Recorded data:
---

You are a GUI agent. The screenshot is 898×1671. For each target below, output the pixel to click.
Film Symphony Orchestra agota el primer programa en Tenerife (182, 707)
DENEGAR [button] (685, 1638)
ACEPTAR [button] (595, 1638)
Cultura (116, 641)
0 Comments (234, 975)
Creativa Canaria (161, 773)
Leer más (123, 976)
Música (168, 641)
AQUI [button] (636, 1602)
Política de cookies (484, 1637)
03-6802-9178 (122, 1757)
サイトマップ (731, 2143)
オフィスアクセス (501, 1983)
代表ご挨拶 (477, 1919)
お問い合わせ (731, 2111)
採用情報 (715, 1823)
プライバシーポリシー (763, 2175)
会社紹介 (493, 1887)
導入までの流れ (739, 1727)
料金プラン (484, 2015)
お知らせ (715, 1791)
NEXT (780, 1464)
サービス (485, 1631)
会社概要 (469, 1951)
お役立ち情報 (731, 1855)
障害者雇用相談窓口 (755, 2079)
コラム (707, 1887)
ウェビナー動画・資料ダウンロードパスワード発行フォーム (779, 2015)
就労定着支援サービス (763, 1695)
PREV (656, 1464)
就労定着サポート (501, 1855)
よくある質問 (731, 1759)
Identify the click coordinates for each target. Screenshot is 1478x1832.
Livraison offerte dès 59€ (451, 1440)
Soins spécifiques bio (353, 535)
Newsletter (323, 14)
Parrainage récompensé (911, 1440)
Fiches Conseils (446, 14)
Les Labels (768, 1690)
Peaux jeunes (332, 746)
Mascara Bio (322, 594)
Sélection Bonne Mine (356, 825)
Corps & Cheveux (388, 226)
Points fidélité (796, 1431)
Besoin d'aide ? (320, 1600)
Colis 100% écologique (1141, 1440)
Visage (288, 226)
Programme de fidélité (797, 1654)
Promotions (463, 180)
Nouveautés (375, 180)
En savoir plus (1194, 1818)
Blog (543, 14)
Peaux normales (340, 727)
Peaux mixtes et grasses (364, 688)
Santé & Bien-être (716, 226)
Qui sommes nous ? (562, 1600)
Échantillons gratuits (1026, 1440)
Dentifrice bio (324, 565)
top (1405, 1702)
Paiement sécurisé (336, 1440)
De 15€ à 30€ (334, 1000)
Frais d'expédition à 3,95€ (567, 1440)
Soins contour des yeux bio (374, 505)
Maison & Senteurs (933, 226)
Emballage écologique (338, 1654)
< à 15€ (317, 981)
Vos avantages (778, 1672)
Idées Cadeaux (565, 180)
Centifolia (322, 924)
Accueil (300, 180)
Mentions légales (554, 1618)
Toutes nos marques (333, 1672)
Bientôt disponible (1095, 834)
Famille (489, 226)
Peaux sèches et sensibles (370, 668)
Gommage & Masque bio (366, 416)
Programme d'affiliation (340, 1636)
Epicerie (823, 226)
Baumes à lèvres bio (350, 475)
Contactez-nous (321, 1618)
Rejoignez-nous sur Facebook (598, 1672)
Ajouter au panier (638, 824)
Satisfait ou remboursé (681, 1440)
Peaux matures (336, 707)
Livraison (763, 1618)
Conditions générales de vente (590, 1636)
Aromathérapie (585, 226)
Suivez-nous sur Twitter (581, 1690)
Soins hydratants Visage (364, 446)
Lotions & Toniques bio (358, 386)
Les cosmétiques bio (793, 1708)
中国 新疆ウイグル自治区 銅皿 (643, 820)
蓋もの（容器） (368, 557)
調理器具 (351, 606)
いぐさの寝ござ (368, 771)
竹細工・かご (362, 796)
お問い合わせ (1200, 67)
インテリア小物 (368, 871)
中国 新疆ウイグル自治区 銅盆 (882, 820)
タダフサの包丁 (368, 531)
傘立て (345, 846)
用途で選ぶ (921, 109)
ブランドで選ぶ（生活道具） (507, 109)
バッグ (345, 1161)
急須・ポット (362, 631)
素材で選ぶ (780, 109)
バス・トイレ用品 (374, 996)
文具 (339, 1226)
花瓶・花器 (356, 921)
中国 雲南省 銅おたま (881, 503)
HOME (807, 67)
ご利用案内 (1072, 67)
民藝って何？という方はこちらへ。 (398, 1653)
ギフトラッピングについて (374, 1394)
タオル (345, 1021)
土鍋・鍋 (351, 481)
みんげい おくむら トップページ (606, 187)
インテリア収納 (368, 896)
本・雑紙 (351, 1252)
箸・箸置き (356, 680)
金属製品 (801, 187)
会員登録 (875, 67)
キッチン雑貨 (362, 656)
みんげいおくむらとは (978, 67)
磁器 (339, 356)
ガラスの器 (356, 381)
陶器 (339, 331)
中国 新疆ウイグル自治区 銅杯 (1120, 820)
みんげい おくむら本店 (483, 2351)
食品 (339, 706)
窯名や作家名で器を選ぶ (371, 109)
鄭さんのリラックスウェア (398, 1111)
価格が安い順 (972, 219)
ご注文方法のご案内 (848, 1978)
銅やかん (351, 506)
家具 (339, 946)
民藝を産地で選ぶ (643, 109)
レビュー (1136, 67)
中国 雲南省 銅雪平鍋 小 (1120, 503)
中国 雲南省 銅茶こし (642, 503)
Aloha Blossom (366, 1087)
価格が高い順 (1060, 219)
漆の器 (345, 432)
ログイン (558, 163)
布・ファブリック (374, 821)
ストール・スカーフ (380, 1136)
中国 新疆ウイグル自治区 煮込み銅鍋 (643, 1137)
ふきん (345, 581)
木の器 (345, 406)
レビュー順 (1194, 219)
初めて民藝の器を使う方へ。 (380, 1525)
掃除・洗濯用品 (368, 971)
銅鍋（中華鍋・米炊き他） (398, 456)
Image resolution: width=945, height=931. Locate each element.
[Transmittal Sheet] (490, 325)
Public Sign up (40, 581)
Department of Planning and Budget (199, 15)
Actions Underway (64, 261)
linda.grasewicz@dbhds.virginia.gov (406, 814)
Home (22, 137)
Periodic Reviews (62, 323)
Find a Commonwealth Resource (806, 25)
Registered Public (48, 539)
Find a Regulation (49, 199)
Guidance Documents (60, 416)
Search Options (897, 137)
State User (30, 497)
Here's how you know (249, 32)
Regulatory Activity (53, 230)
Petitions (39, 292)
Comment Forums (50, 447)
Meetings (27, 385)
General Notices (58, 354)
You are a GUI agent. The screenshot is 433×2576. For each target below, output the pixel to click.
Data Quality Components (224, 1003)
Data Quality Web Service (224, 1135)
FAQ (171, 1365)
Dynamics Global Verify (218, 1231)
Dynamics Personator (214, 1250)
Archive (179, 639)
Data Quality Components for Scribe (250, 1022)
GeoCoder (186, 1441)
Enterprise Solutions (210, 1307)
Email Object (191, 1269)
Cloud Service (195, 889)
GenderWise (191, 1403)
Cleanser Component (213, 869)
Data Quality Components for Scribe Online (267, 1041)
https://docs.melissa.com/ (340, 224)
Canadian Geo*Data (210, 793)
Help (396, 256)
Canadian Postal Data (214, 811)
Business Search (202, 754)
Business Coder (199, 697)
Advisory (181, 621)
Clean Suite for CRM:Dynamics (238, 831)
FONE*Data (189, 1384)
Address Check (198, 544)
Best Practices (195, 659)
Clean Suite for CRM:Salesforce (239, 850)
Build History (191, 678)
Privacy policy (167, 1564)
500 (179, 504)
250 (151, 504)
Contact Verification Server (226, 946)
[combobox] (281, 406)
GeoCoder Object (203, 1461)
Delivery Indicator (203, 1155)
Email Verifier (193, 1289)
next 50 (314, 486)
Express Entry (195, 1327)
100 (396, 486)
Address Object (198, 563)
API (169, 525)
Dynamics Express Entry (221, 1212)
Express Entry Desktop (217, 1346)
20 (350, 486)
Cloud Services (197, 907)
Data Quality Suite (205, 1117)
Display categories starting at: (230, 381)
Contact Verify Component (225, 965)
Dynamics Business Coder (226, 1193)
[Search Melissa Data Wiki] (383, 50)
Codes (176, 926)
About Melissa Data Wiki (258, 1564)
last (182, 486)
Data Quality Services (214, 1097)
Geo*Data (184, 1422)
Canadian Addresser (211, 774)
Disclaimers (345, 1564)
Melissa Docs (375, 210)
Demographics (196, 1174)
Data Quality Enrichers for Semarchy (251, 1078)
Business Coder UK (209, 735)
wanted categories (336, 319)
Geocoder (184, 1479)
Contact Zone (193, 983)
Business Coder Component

---

DESCRIPTION OF THE TASK - How many of the lines above include the word "pixel"? State that number and nothing else.

RESULT FOR THIS TASK - 2